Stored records
——————————

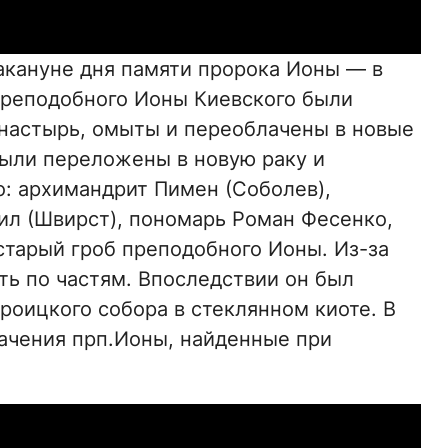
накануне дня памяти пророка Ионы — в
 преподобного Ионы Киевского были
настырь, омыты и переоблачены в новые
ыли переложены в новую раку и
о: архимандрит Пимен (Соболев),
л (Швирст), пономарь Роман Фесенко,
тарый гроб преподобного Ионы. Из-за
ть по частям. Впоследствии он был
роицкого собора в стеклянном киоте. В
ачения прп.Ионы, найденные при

——————————

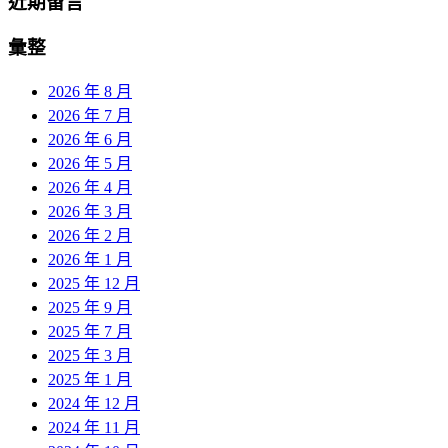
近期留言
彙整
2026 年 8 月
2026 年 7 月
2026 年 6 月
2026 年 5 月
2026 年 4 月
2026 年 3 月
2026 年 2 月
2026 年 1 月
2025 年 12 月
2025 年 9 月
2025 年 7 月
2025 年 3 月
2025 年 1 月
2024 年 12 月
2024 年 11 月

——————————

* Assignment
Every line that holds the string "Ионы" must be copied from the records above.

* Written response
накануне дня памяти пророка Ионы — в
 преподобного Ионы Киевского были
тарый гроб преподобного Ионы. Из-за
ачения прп.Ионы, найденные при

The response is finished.